Anke Brodmerkel
In der kürzlich in JAMA veröffentlichten US-Studie SPINE CARE (Medscapeberichtete) haben sich 2 konservative Verfahren zur Behandlung akuter und subakuter Rücken- oder Nackenschmerzen als wirksam erwiesen: Die biopsychosoziale Intervention „Identify, Coordinate, and Enhance“, kurz ICE, sowie eine individualisierte Haltungstherapie [1].
Prof. Dr. René Schmidt, Leiter der Sektion Wirbelsäule der Deutschen Gesellschaft für Orthopädie und Unfallchirurgie (DGOU), Vorstandsmitglied der Deutschen Wirbelsäulengesellschaft (DWG) und Chefarzt am Orthopädisch-Unfallchirurgischen Zentrum der Alb Fils Kliniken in Göppingen, erläutert im Gespräch mit Medscape, welche vergleichbaren Methoden es hierzulande gibt und worauf es bei der Behandlung von Rücken- und Nackenbeschwerden ganz besonders ankommt.
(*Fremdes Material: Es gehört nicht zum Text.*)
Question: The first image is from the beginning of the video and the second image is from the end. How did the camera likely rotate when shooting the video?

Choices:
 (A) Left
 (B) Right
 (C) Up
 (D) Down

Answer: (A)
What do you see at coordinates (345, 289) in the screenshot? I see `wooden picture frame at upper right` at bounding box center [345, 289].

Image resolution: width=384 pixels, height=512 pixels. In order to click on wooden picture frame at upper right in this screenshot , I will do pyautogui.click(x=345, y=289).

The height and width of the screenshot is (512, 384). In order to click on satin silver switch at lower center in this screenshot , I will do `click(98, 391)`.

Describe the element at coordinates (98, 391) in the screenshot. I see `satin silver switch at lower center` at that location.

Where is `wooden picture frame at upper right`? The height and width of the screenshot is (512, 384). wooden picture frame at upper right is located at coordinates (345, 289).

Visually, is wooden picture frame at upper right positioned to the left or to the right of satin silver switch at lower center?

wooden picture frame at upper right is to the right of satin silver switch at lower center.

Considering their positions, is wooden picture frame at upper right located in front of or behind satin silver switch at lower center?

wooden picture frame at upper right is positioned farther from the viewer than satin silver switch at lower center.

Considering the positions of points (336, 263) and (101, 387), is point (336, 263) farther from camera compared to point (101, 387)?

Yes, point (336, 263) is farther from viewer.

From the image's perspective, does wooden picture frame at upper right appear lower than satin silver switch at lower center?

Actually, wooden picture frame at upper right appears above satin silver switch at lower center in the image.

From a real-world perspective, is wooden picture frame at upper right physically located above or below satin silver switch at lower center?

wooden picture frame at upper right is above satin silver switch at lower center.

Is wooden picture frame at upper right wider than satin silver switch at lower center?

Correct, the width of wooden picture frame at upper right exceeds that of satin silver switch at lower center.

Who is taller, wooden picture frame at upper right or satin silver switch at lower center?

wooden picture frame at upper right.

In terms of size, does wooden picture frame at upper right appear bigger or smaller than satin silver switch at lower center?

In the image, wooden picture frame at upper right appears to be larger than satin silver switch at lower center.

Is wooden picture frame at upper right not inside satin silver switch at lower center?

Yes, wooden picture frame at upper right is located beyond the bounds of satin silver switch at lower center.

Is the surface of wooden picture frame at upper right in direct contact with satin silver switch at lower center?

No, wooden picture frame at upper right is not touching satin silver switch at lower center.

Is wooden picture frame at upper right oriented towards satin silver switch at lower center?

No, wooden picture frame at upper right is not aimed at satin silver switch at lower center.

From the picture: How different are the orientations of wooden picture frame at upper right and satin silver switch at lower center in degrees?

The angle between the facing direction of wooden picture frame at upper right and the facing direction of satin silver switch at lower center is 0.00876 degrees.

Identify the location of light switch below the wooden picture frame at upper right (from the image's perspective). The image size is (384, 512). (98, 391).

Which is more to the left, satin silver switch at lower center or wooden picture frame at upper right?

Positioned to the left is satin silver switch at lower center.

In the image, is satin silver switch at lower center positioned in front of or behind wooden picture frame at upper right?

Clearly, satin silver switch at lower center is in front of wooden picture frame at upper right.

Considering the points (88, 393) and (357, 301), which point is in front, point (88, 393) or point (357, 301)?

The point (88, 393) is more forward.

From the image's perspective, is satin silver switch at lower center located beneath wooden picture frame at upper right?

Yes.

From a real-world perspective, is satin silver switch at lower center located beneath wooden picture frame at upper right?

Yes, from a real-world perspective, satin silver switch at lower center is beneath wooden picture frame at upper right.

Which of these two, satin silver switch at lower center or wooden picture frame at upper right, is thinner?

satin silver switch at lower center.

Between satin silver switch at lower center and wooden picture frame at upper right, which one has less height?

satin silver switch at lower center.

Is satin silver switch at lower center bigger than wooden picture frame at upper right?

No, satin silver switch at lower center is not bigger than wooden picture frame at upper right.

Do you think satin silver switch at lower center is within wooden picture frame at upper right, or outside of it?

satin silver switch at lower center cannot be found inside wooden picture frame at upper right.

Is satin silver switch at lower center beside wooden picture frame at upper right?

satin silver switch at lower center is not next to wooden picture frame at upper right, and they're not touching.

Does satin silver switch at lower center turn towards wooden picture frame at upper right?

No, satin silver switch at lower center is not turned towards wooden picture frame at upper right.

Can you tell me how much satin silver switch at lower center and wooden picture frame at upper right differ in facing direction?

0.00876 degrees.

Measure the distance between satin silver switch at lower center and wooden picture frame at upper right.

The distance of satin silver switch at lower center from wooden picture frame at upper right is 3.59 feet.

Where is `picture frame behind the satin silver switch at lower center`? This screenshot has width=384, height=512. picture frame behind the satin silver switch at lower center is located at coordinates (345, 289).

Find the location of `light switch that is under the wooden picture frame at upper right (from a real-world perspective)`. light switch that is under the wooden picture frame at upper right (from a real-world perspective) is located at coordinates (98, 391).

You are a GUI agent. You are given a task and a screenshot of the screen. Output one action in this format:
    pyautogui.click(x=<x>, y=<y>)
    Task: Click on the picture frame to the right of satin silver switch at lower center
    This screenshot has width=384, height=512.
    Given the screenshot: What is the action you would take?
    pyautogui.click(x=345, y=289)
Medscape: Herr Professor Schmidt, wodurch zeichnen sich die in der Studie SPINE CARE untersuchten Verfahren aus?
Schmidt: Für die ICE-Methode wurden die Patienten zunächst mithilfe eines standardisierten Fragebogens, der nicht nur auf die Schmerzen an sich, sondern auch auf psychische Aspekte eingeht, in 3 Risikogruppen eingeteilt: In eine mit niedrigem, eine mit mittlerem und eine mit hohem Risiko dafür, dass die Schmerzen chronisch werden. Alle Probanden bekamen einen Physiotherapeuten zur Seite gestellt, der ihnen spezielle Übungen zeigte, sowie einen Gesundheitscoach, der sie dazu animierte, aktiv zu werden.
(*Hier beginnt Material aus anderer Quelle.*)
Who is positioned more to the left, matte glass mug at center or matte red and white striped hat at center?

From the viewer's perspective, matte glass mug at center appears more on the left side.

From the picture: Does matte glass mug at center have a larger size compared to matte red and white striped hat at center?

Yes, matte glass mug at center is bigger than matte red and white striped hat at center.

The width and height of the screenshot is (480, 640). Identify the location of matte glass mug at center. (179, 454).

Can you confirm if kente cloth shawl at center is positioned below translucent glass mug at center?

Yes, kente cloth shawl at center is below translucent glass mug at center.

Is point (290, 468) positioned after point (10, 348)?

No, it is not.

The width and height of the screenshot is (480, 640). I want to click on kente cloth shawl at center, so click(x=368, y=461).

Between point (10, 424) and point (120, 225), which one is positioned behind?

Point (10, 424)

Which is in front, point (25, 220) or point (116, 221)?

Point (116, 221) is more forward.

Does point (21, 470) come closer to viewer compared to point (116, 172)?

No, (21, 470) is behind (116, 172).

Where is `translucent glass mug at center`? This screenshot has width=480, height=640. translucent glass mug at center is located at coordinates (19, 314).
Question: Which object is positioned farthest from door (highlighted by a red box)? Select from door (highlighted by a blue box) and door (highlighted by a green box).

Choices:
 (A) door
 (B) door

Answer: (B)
Patienten mit niedrigem Risiko bekamen von beiden Therapeuten je eine Sitzung, solche mit mittlerem bis hohem Risiko je 3. Darüber hinaus erhielten die behandelnden Ärzte der Hochrisikopatienten einen Coaching-Termin mit einem Facharzt, der sie zum Beispiel darüber beriet, welche weitere Diagnostik womöglich sinnvoll sein könnte – ob etwa eine Röntgen- oder Kernspinuntersuchung veranlasst werden sollte.
Die individualisierte Haltungstherapie wurde nach der Egoscue-Methode vorgenommen, die in etwa vergleichbar ist mit Pilates, der McKenzie-Methode oder dem Kieser-Training. Es handelt sich dabei um ein Trainingsprogramm, das besonderes Augenmerk auf die Körpersymmetrie legt, also darauf, dass zum Beispiel die Schultern und die Knie symmetrisch zueinander stehen.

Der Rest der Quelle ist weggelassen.